Obama seems to have at last woken up to this income inequality thing - let's all hope it isn't just more campaign rhetoric. In the meantime we can thank articles like this for bringing it to his attention - or at least getting enough people pissed off about it that it's HAD to come to his attention.

...makes no sense whatsoever.

bluestate10

(10,942 posts)
23. You are on target.
Fri Apr 13, 2012, 08:52 PM
Apr 2012

Comparisons like the kind that the author made are disengenious, if not outright lies. Sadly, some on DU that incessantly attack President Obama use similar tactics, distrorting any information that would contradict their claims while attacking anyone that shine the truth on their distrotions. The fact is President Obama inheritedan economy that had fallen off a cliff. Bush II inherited an economy that was running surpluses. The tech bubble burst that Bush II faced is peanuts when compared to the widespread system meltdown that President Obama inherited and had to work to reverse.

It is lost on many here that call themselves progressives on DU, but in bad economies, people that are wealthier to begin with, or are highly educated and have in demand skills do better than people that don't have those advantages. Those people are wealthier even at the start of downturns. It is logical that given their incoming advantages and advantages during downturns, people that have advantages will open gaps on those that don't have those advantages. The situation is not indicative of what President Obama has done and to imply it is smacks of bald faced lying. President Obama has consistently worked on the one area that can close economic disparities, education, both academic and trade education. The issue that progressives and democrats in general must square up to is will they fight to reelect President Obama and continue progress toward a stable future where the middle class and poor can improve their lot, or will they assist a person like Romney, a man who won't disclose his policies until after elected, or his 2011 income taxes until just before or after the election.

RainDog

(28,784 posts)
28. Real issue: the govt needs to respond to the crisis among the middle & working classes
Fri Apr 13, 2012, 09:32 PM
Apr 2012

what policies need to be implemented to help people move beyond the financial crash of 2007/2008?

not neo-liberal ones, as we also know from the outcome of Clinton policies that were too much like Republican policies.

we have such a nutcase class of Republicans now, however, I don't know how our govt can deal with this issue.
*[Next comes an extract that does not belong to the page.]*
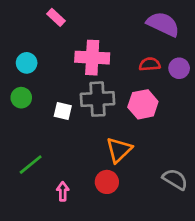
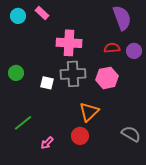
purple semicircle: (163, 24) -> (122, 18), turned 45
cyan circle: (27, 63) -> (18, 16), moved
pink arrow: (63, 191) -> (47, 143), turned -136

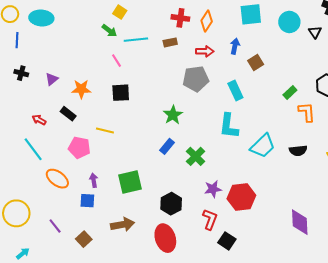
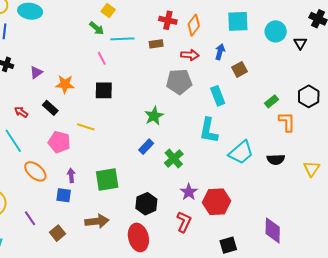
purple star: (213, 189) -> (189, 192), turned -30
black square: (227, 241) -> (228, 245), moved, turned 36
It's horrible to see a legislature that spends its time creating laws to limit women's health care options, as though that's their version of a jobs program.

sabrina 1

(62,325 posts)
31. Do you know anything about Matt Stoller?
Fri Apr 13, 2012, 10:07 PM
Apr 2012

Lol, I never liked him actually. If we had had this discussion a few years ago I think you would have been a Matt Stoller supporter.

He IS a political hack, a DLCer, a self-described 'pragmatist'.

I never saw why anyone ever paid any attention to anything he had to say, but the Dem Party seemed to like him.

Like all political operatives they are best ignored, even when they seem to agree with you, imo.

ProSense

(116,464 posts)
34. LOL!
Fri Apr 13, 2012, 10:44 PM
Apr 2012

"Lol, I never liked him actually. If we had had this discussion a few years ago I think you would have been a Matt Stoller supporter."

No!

 

Zax2me

(2,515 posts)
37. Oh, poppy cock.
Sun Apr 15, 2012, 11:49 AM
Apr 2012

Not a shred of truth in this.
Additionally, Obama is trying to turn around 40 years of injustice in private wealth.